**Work task:** The full set of lines below has to be duplicated exactly, with no picture kept.

┏━━

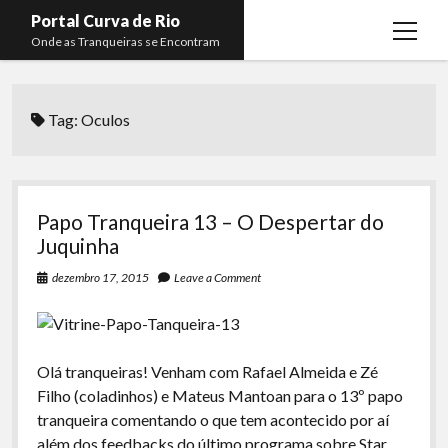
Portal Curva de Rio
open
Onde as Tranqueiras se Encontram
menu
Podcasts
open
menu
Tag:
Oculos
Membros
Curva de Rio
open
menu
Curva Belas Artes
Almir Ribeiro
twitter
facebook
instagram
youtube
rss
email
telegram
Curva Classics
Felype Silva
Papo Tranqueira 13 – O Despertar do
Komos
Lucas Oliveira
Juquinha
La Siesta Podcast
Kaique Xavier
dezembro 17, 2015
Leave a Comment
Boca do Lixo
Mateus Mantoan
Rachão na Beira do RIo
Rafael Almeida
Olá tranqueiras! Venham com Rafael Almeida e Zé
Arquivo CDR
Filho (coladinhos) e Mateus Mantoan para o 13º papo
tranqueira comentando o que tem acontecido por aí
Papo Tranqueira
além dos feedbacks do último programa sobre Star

┗━━

**Output of the exercise:**
Portal Curva de Rio
open
Onde as Tranqueiras se Encontram
menu
Podcasts
open
menu
Tag:
Oculos
Membros
Curva de Rio
open
menu
Curva Belas Artes
Almir Ribeiro
twitter
facebook
instagram
youtube
rss
email
telegram
Curva Classics
Felype Silva
Papo Tranqueira 13 – O Despertar do
Komos
Lucas Oliveira
Juquinha
La Siesta Podcast
Kaique Xavier
dezembro 17, 2015
Leave a Comment
Boca do Lixo
Mateus Mantoan
Rachão na Beira do RIo
Rafael Almeida
Olá tranqueiras! Venham com Rafael Almeida e Zé
Arquivo CDR
Filho (coladinhos) e Mateus Mantoan para o 13º papo
tranqueira comentando o que tem acontecido por aí
Papo Tranqueira
além dos feedbacks do último programa sobre Star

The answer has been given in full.